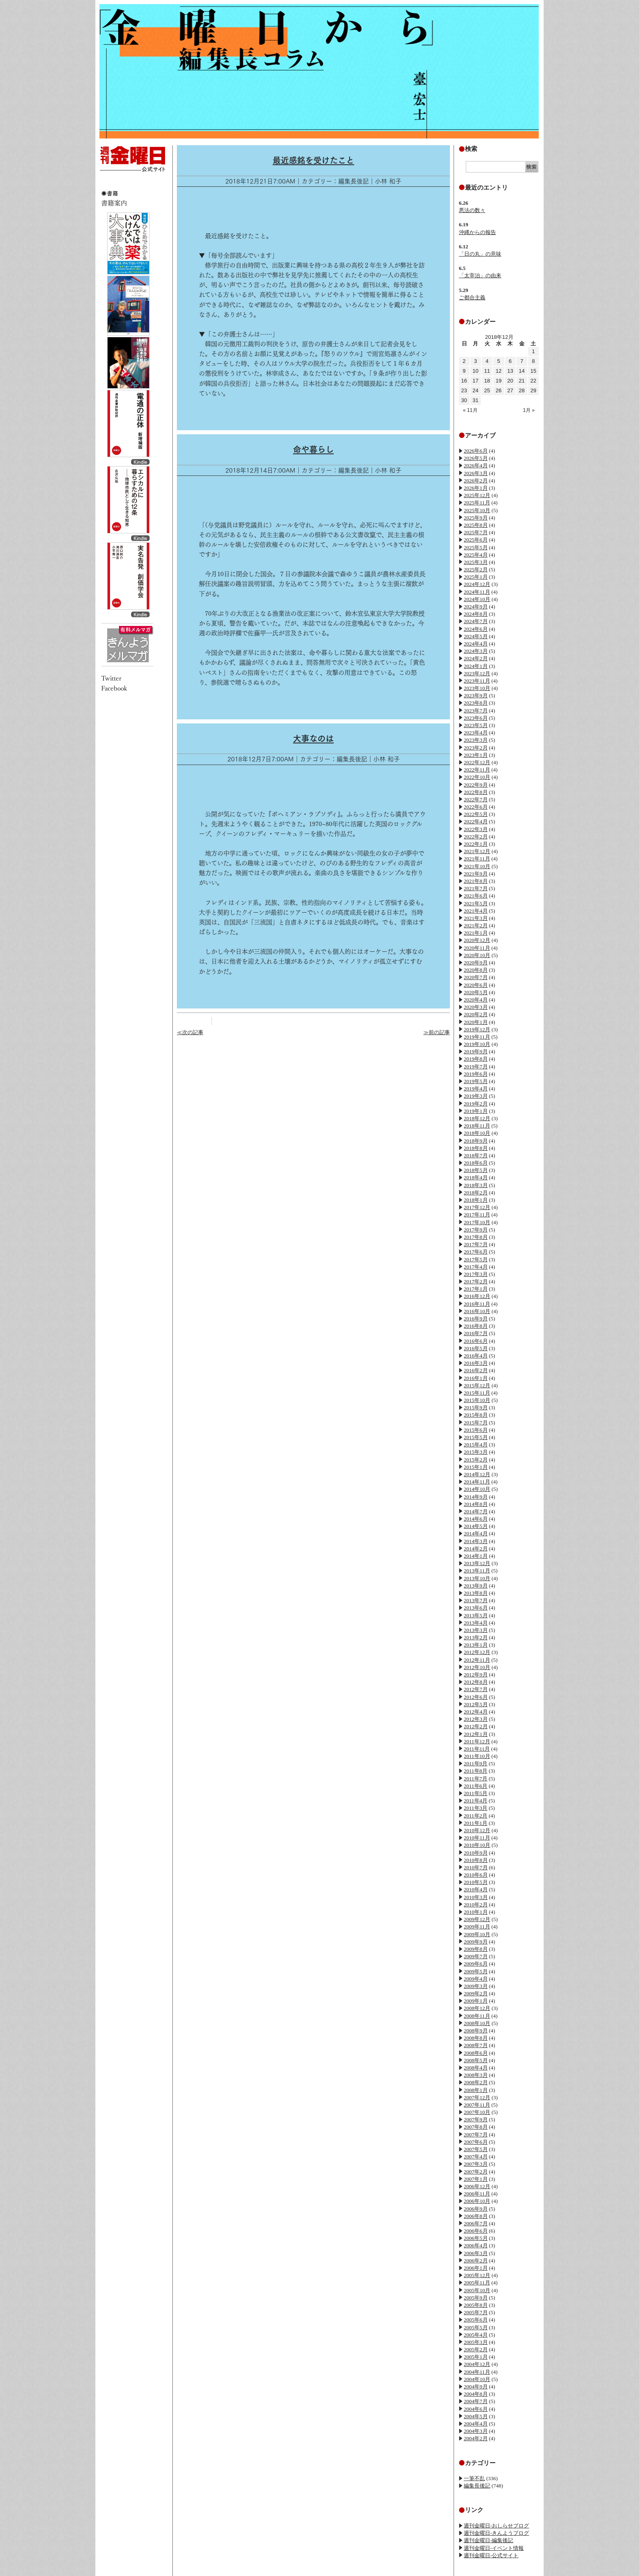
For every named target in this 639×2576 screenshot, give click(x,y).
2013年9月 (476, 1586)
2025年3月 (476, 562)
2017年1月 (476, 1289)
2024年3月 (476, 651)
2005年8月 (476, 2305)
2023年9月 (476, 695)
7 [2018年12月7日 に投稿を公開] (521, 361)
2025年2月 (476, 569)
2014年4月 (476, 1533)
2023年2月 (476, 748)
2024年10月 (477, 599)
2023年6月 (476, 718)
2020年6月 (476, 985)
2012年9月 (476, 1675)
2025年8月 (476, 525)
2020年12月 (477, 940)
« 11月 (470, 410)
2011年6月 (475, 1786)
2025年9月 (476, 518)
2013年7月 (476, 1600)
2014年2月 (476, 1549)
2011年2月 (475, 1816)
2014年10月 (477, 1489)
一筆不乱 (474, 2478)
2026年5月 (476, 458)
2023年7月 (476, 711)
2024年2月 (476, 658)
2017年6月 (476, 1252)
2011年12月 (477, 1741)
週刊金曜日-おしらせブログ (496, 2526)
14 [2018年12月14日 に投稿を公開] (521, 371)
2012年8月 (476, 1682)
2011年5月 (475, 1793)
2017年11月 (477, 1215)
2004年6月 (476, 2409)
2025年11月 (477, 503)
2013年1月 (476, 1645)
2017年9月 (476, 1230)
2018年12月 (477, 1118)
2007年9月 (476, 2119)
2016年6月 (476, 1341)
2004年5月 (476, 2416)
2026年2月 (476, 481)
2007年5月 (476, 2149)
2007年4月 (476, 2157)
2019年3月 (476, 1096)
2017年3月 (476, 1274)
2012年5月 (476, 1704)
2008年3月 (476, 2075)
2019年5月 (476, 1081)
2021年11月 (477, 859)
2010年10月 (477, 1845)
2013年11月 (477, 1571)
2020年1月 (476, 1022)
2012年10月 (477, 1667)
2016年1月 (476, 1378)
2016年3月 (476, 1363)
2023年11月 (477, 681)
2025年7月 (476, 532)
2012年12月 (477, 1652)
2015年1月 (476, 1467)
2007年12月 (477, 2097)
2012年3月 (476, 1719)
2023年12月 (477, 673)
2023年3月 (476, 740)
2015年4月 (476, 1445)
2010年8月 (476, 1860)
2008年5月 (476, 2060)
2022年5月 (476, 814)
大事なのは (313, 738)
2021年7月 (476, 888)
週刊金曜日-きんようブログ (496, 2533)
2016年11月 (477, 1304)
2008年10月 (477, 2023)
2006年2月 (476, 2261)
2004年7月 (476, 2401)
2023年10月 (477, 688)
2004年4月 (476, 2424)
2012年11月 (477, 1660)
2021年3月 (476, 918)
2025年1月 (476, 577)
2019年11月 (477, 1037)
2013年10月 (477, 1578)
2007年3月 (476, 2164)
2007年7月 (476, 2135)
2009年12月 (477, 1919)
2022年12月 (477, 762)
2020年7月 (476, 977)
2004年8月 (476, 2394)
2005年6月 (476, 2320)
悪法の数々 (472, 210)
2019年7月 (476, 1067)
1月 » (529, 410)
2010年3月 (476, 1897)
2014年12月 (477, 1474)
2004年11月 (477, 2372)
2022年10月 (477, 777)
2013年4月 (476, 1623)
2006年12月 (477, 2186)
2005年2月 (476, 2349)
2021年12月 (477, 851)
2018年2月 (476, 1193)
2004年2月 (476, 2438)
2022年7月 (476, 799)
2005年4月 (476, 2335)
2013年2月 (476, 1637)
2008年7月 (476, 2045)
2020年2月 (476, 1014)
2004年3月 (476, 2431)
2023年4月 (476, 733)
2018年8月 (476, 1148)
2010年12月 (477, 1830)
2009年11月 (477, 1927)
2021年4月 (476, 911)
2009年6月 (476, 1964)
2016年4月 (476, 1356)
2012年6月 (476, 1697)
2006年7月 (476, 2223)
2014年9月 (476, 1497)
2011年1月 (475, 1823)
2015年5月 (476, 1437)
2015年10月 (477, 1400)
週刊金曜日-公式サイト (491, 2555)
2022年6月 (476, 807)
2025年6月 (476, 540)
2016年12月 (477, 1296)
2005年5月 (476, 2327)
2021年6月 (476, 896)
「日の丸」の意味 (480, 254)
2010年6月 (476, 1875)
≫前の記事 (436, 1032)
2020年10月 (477, 955)
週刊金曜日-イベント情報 (494, 2548)
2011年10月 (477, 1756)
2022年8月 (476, 792)
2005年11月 (477, 2283)
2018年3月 (476, 1185)
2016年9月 (476, 1319)
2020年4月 (476, 1000)
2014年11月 (477, 1482)
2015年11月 (477, 1393)
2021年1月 (476, 933)
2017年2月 (476, 1281)
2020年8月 (476, 970)
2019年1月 (476, 1111)
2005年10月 (477, 2290)
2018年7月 (476, 1155)
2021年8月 (476, 881)
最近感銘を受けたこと (313, 160)
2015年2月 (476, 1460)
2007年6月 (476, 2142)
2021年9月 (476, 874)
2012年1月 (476, 1734)
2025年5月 (476, 547)
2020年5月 (476, 992)
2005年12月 (477, 2275)
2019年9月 (476, 1051)
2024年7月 (476, 621)
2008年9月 (476, 2031)
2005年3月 (476, 2342)
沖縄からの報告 (477, 232)
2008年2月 (476, 2082)
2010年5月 (476, 1882)
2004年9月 (476, 2387)
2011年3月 (475, 1808)
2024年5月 (476, 636)
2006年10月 (477, 2201)
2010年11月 (477, 1838)
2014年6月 (476, 1519)
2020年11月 (477, 948)
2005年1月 (476, 2357)
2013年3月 (476, 1630)
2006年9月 (476, 2209)
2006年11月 (477, 2194)
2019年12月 (477, 1029)
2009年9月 (476, 1942)
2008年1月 (476, 2090)
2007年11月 (477, 2105)
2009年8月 (476, 1949)
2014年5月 (476, 1526)
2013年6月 (476, 1608)
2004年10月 (477, 2379)
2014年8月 (476, 1504)
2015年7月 (476, 1423)
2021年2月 (476, 925)
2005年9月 (476, 2298)
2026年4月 (476, 465)
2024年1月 (476, 666)
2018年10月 (477, 1133)
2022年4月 (476, 821)
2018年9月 (476, 1141)
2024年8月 (476, 614)
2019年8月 (476, 1059)
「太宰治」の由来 (480, 275)
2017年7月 (476, 1244)
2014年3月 (476, 1541)
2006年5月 (476, 2238)
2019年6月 (476, 1074)
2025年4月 (476, 555)
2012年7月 (476, 1689)
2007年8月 (476, 2127)
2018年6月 (476, 1163)
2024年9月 (476, 607)
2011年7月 (475, 1779)
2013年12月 (477, 1563)
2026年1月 (476, 488)
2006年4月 (476, 2245)
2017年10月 (477, 1222)
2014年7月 (476, 1511)
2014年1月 (476, 1556)
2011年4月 (475, 1801)
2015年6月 (476, 1430)
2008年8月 (476, 2038)
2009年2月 (476, 1993)
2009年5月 (476, 1971)
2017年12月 (477, 1207)
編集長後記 (477, 2486)
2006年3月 (476, 2253)
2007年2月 (476, 2172)
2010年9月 (476, 1853)
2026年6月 (476, 451)
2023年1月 (476, 755)
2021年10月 (477, 866)
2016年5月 (476, 1348)
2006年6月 (476, 2231)
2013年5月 (476, 1615)
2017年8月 (476, 1237)
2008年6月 (476, 2053)
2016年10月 (477, 1311)
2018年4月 (476, 1177)
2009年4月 (476, 1979)
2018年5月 (476, 1170)
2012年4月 (476, 1712)
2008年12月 (477, 2008)
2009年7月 (476, 1956)
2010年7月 (476, 1867)
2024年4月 (476, 644)
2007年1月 (476, 2179)
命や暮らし (313, 449)
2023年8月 (476, 703)
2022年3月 (476, 829)
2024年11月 (477, 592)
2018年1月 (476, 1200)
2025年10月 (477, 510)
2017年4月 (476, 1267)
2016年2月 (476, 1370)
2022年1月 (476, 844)
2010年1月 (476, 1912)
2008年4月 (476, 2068)
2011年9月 (475, 1763)
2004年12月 (477, 2364)
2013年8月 (476, 1593)
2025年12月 (477, 495)
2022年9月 (476, 785)
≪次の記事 (190, 1032)
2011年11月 (477, 1749)
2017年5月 (476, 1259)
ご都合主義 (472, 297)
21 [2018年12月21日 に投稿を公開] (521, 381)
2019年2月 (476, 1104)
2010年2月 (476, 1905)
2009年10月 (477, 1934)
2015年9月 (476, 1407)
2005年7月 (476, 2312)
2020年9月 (476, 963)
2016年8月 (476, 1326)
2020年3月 (476, 1007)
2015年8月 (476, 1415)
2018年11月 (477, 1126)
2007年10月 (477, 2112)
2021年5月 (476, 903)
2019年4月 (476, 1089)
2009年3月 (476, 1986)
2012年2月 (476, 1726)
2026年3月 (476, 473)
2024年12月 (477, 584)
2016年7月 (476, 1333)
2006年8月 (476, 2216)
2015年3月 (476, 1452)
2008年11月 (477, 2016)
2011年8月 (475, 1771)
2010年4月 (476, 1889)
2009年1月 (476, 2001)
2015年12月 (477, 1385)
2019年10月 (477, 1044)
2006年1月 (476, 2268)
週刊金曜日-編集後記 (488, 2540)
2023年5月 (476, 725)
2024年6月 (476, 629)
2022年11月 (477, 770)
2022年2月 (476, 837)
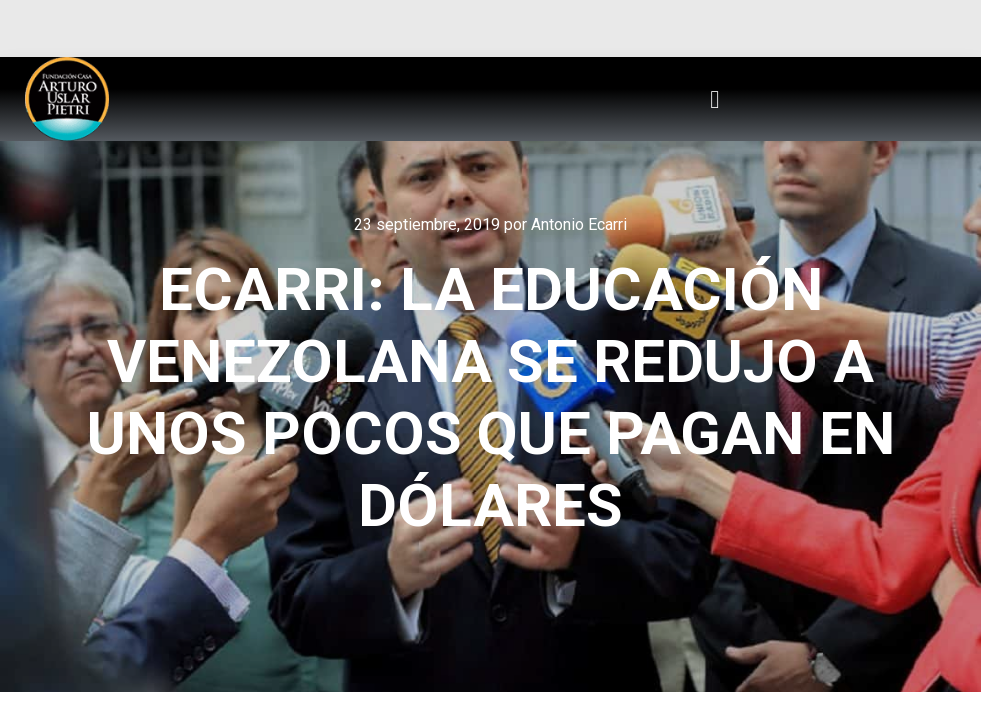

▬▬▬

Taking the lines above, repeat exactly those from the line that contains "2008年3月 (476, 2075)" through the line that contains "2016年9月 (476, 1319)", and both of those lines as well. Include nothing else.

* [FINAL ANSWER]:
2008年3月 (476, 2075)
2019年5月 (476, 1081)
2021年11月 (477, 859)
2010年10月 (477, 1845)
2013年11月 (477, 1571)
2020年1月 (476, 1022)
2012年10月 (477, 1667)
2016年1月 (476, 1378)
2016年3月 (476, 1363)
2023年11月 (477, 681)
2025年7月 (476, 532)
2012年12月 (477, 1652)
2015年1月 (476, 1467)
2007年12月 (477, 2097)
2012年3月 (476, 1719)
2023年12月 (477, 673)
2023年3月 (476, 740)
2015年4月 (476, 1445)
2010年8月 (476, 1860)
2008年5月 (476, 2060)
2022年5月 (476, 814)
大事なのは (313, 738)
2021年7月 (476, 888)
週刊金曜日-きんようブログ (496, 2533)
2016年11月 (477, 1304)
2008年10月 (477, 2023)
2006年2月 (476, 2261)
2004年7月 (476, 2401)
2023年10月 (477, 688)
2004年4月 (476, 2424)
2012年11月 (477, 1660)
2021年3月 (476, 918)
2025年1月 (476, 577)
2019年11月 (477, 1037)
2013年10月 (477, 1578)
2007年3月 (476, 2164)
2007年7月 (476, 2135)
2009年12月 (477, 1919)
2022年12月 (477, 762)
2020年7月 (476, 977)
2004年8月 (476, 2394)
2005年6月 (476, 2320)
悪法の数々 (472, 210)
2019年7月 (476, 1067)
1月 » (529, 410)
2010年3月 (476, 1897)
2014年12月 (477, 1474)
2004年11月 (477, 2372)
2022年10月 (477, 777)
2013年4月 (476, 1623)
2006年12月 (477, 2186)
2005年2月 (476, 2349)
2021年12月 (477, 851)
2018年2月 (476, 1193)
2004年2月 (476, 2438)
2022年7月 (476, 799)
2005年4月 (476, 2335)
2013年2月 (476, 1637)
2008年7月 (476, 2045)
2020年2月 (476, 1014)
2004年3月 (476, 2431)
2023年4月 (476, 733)
2018年8月 (476, 1148)
2010年12月 (477, 1830)
2009年11月 (477, 1927)
2021年4月 (476, 911)
2009年6月 (476, 1964)
2016年4月 (476, 1356)
2012年6月 (476, 1697)
2006年7月 (476, 2223)
2014年9月 (476, 1497)
2011年1月 (475, 1823)
2015年5月 (476, 1437)
2015年10月 (477, 1400)
週刊金曜日-公式サイト (491, 2555)
2022年6月 (476, 807)
2025年6月 (476, 540)
2016年12月 (477, 1296)
2005年5月 (476, 2327)
2021年6月 (476, 896)
「日の丸」の意味 (480, 254)
2010年6月 (476, 1875)
≫前の記事 (436, 1032)
2020年10月 (477, 955)
週刊金曜日-イベント情報 (494, 2548)
2011年10月 (477, 1756)
2022年8月 (476, 792)
2005年11月 (477, 2283)
2018年3月 (476, 1185)
2016年9月 (476, 1319)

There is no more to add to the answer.